What to work on:
Within the entries that follow, report how many lines contain the word "чтобы", giving the number by itself.

Records shown:
★ ★ ★ ★
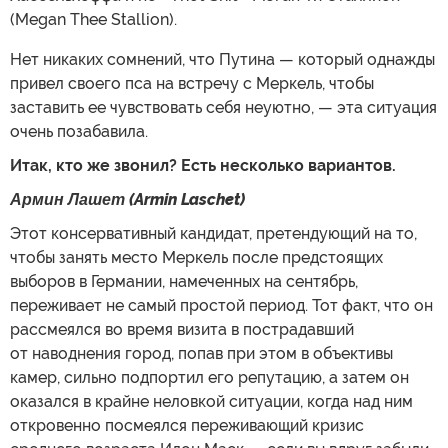
(Megan Thee Stallion).
Нет никаких сомнений, что Путина — который однажды
привел своего пса на встречу с Меркель, чтобы
заставить ее чувствовать себя неуютно, — эта ситуация
очень позабавила.
Итак, кто же звонил? Есть несколько вариантов.
Армин Лашет (Armin Laschet)
Этот консервативный кандидат, претендующий на то,
чтобы занять место Меркель после предстоящих
выборов в Германии, намеченных на сентябрь,
переживает не самый простой период. Тот факт, что он
рассмеялся во время визита в пострадавший
от наводнения город, попав при этом в объективы
камер, сильно подпортил его репутацию, а затем он
оказался в крайне неловкой ситуации, когда над ним
откровенно посмеялся переживающий кризис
★ ★ ★ ★
Written answer:
2